The findings of the fieldtrips mentioned were essential for the analysis presented here though a number of questions remain which require further research.
The Dagbani language can be divided into two main dialects: the eastern one which is spoken around the traditional capital of DagbaN (Dagomba land), Yendi, and the western dialect spread in the Tamale area. - Regarding the technical terms for the language and its speakers, there is some confusion: the name Dagbani is used by English speakers, the speakers are called Dagomba(s) within Ghana. The indigenious name for the language is Dagbanli, the people call themselves Dagbamba (sg. Dagbana). - Dagbani belongs to the Western-Oti-Volta branch of the Gur languages, being a group of the large Niger-Congo language family. Within the francophone world, Gur languages are also known as Voltaic languages. Adams Bodomo, a Ghanaian linguist, introduced the expression Mabia languages as an indigenous classificatory term. It is built out of lexical items as <ma> (mother) and <bia> (child) and denotes a sibling relationship between languages such as Dagbani, Mampruli, Dagaari and Kusaal. Mabia is meant to replace such terms as Western Oti-Volta, as a subgroup of Gur (Bodomo, 1994).

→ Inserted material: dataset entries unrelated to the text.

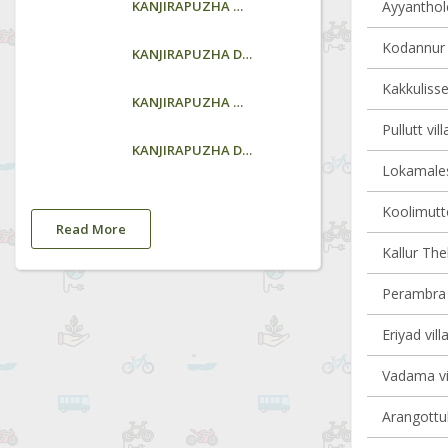
KANJIRAPUZHA GARDEN
Ayyanthole
Kodannur v
KANJIRAPUZHA DAM
Kakkulisse
KANJIRAPUZHA GARDEN
Pullutt vil
KANJIRAPUZHA DAM
Lokamales
Koolimutto
Read More
Kallur Th
Perambra v
Eriyad vill
Vadama vil
Arangottuk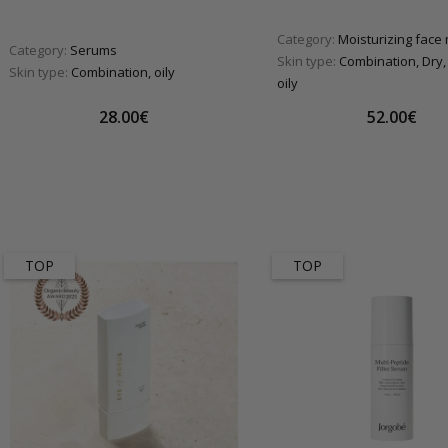
Category:
Moisturizing face
Category:
Serums
Skin type:
Combination, Dry,
Skin type:
Combination, oily
oily
28.00€
52.00€
TOP
TOP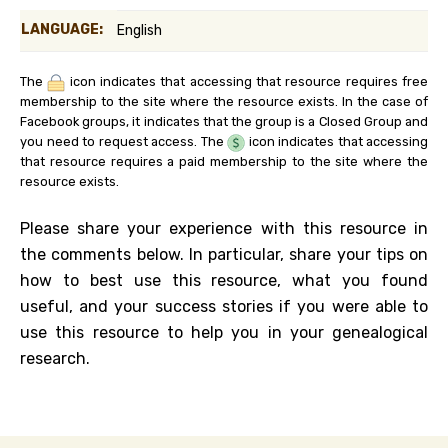
LANGUAGE:
English
The
icon indicates that accessing that resource requires free
membership to the site where the resource exists. In the case of
Facebook groups, it indicates that the group is a Closed Group and
you need to request access. The
icon indicates that accessing
that resource requires a paid membership to the site where the
resource exists.
Please share your experience with this resource in
the comments below. In particular, share your tips on
how to best use this resource, what you found
useful, and your success stories if you were able to
use this resource to help you in your genealogical
research.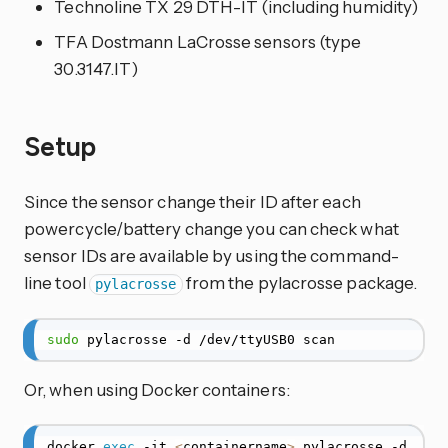
Technoline TX 29 DTH-IT (including humidity)
TFA Dostmann LaCrosse sensors (type
30.3147.IT)
Setup
Since the sensor change their ID after each
powercycle/battery change you can check what
sensor IDs are available by using the command-
line tool
from the pylacrosse package.
pylacrosse
sudo
 pylacrosse -d /dev/ttyUSB0 scan
Or, when using Docker containers:
docker 
exec
 -it 
<
containername
>
 pylacrosse -d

Dagbani is a written language. The New Testament was published in the 1980's (as a revision of some gospel samples of the sixties) and the orthographic standard used there was adopted for a certain period. In the last years though a number of writing conventions were abandoned, due to the lack of cooperation between the various publishers of texts. As this has led to inconsistent and non-standardized writings, the conventions used in the NT will be adopted in the present paper. Every example in this article is given as a sequence of three forms using different kinds of brackets:
<orthographic writing> [IPA] (English translation)
Where an interlinear translation was necessary, this was indicated by quotation marks ("..."), giving the "literal" meaning.

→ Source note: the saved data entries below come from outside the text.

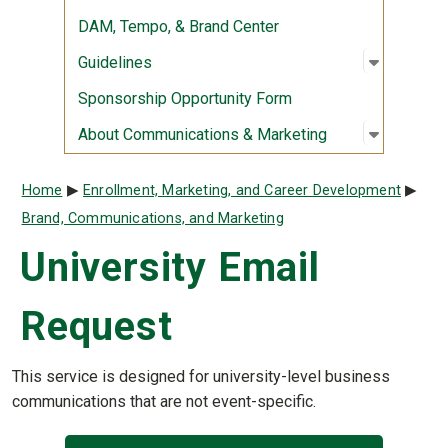
DAM, Tempo, & Brand Center
Open sub
:
Guidelin
Guidelines
Sponsorship Opportunity Form
Open sub
:
About Co
About Communications & Marketing
Breadcrumb
Home
Enrollment, Marketing, and Career Development
Brand, Communications, and Marketing
University Email
Request
This service is designed for university-level business
communications that are not event-specific.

Regarding the phonetic form of utterances, I decided not to insist on a "narrow" transcription in cases in which it did not seem crucial. Thus, optional features like palatalization, labialization or allophonic variants are not considered in the transcription when this was not relevant, as that would have had a confusing influence on the questions in discussion.
- Like the other Gur languages (and Niger-Congo languages in general), Dagbani is a tone language.
One interesting aspect is the overlapping of phonology and morphology, or: how prosodic features like tone operate on the morphological level. The interaction between phonology and syntax is another task which is worthy to be analyzed. - The difficulty that arises in an article on phonology is, of course, where to restrict the "phonological" description, as half of it might be pure morphology or syntax. Therefore in the chapter about suprasegmental phonology, the information about tonal influences on other components of the grammar is reduced to a minimum; instead the main emphasis is placed on some aspects of the tonal behaviour on the word level. I hope to fill this gap in later descriptions.